The Nation, a weekly political magazine, and 350 Action have teamed up and asked major political candidates in the Democratic, Republican and Green parties to “neither solicit nor accept campaign contributions from any oil, gas or coal company.”
We know that it’s early in the 2016 presidential race, but this election has the potential to truly revolutionize energy in America. We at Exact Solar feel that politics are at the heart of the green movement. So we are going to do all of the dirty work and research for you to provide you with the breakdown of the greenest and not-so-eco-friendly candidates so far.
Democratic candidate Hillary Clinton made it onto our list of Green Politicians, but has been criticized for not yet laying out a specific climate change policy.
In June, she addressed a crowd of 5,000 in New York City and stressed that she supported the future of clean energy in America. “We will make America the clean energy superpower of the 21st century,” she said. “Developing renewable power—wind, solar, advanced biofuels, building cleaner power plants, smarter electric grids, greener buildings, using additional fees and royalties from fossil fuel extraction to protect the environment and ease the transition for distressed communities to a more diverse and sustainable economic future—from coal country to Indian country, from small towns in the Mississippi Delta to the Rio Grande Valley to our inner cities, we have to help our fellow Americans. Now this will create millions of jobs and countless new businesses, and enable America to lead the global fight against climate change.”

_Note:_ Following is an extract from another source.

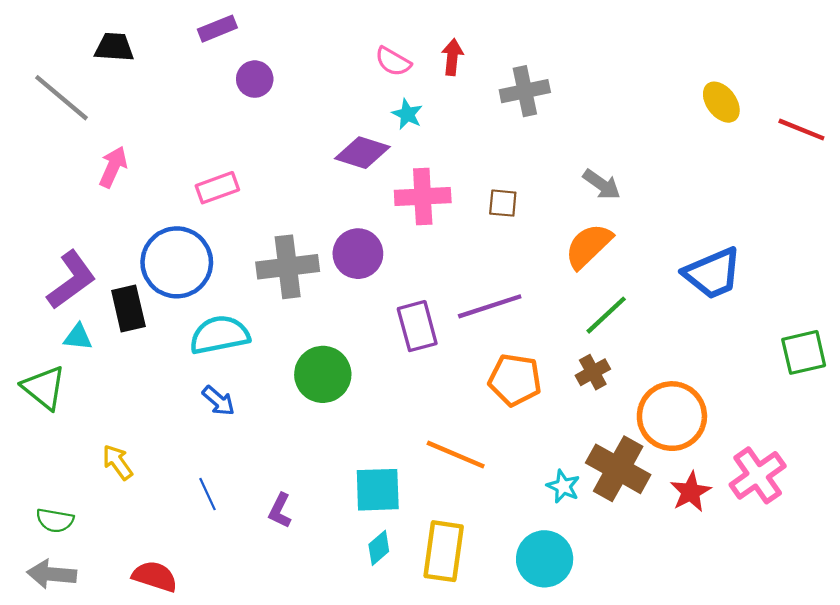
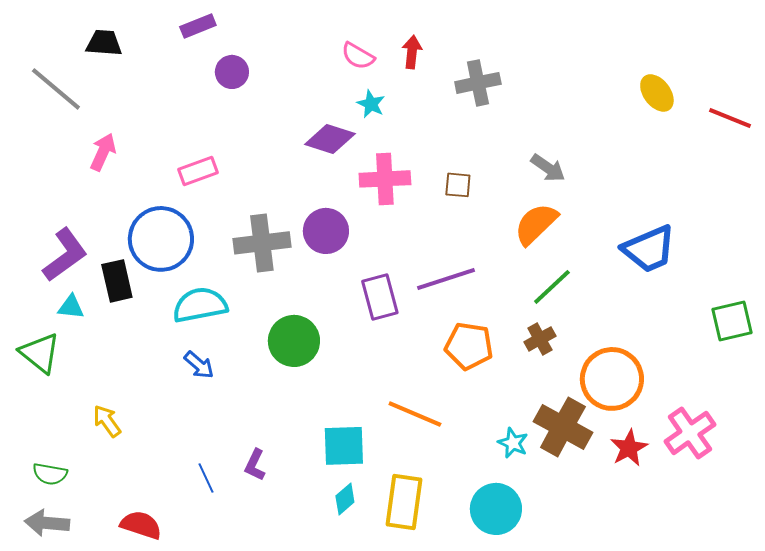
blue line: (208, 494) -> (206, 478), moved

But after making that bold statement on clean energy, wouldn’t you expect Clinton to take the pledge? Well, she hasn’t responded to the letter yet, and some more digging reveals her somewhat secret admiration for unclean energy.
While Clinton seems to support a movement toward clean energy, it seems unlikely that she will turn her back on non-renewables either. Senator Joe Manchin of West Virginia said that Clinton defended coal in a private meeting with House and Senate Democrats. “She said people need to realize what coal has done for this country. People don’t realize that; they just want to condemn it now, and she was very compassionate about that.” But when it comes to climate change and the fate of our planet and humanity as a whole, shouldn’t we be looking far beyond how coal helped the United States’ economy in the past?
While Clinton is certainly not denying the urgency of climate change, voters with the environment at the top of their political priority list are far from satisfied with her flexible approach to the issue that she calls “one of the defining threats of our time.”